*Task instructions:* When transcribing the entries, keep each one exactly as it is.

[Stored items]
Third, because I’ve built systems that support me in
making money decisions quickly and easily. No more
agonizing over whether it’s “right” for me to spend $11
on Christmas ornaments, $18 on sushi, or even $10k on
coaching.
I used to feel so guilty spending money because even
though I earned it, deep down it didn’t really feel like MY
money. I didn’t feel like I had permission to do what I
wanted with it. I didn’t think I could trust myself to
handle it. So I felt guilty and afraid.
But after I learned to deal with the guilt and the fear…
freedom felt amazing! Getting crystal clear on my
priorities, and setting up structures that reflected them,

*Task response:*
Third, because I’ve built systems that support me in
making money decisions quickly and easily. No more
agonizing over whether it’s “right” for me to spend $11
on Christmas ornaments, $18 on sushi, or even $10k on
coaching.
I used to feel so guilty spending money because even
though I earned it, deep down it didn’t really feel like MY
money. I didn’t feel like I had permission to do what I
wanted with it. I didn’t think I could trust myself to
handle it. So I felt guilty and afraid.
But after I learned to deal with the guilt and the fear…
freedom felt amazing! Getting crystal clear on my
priorities, and setting up structures that reflected them,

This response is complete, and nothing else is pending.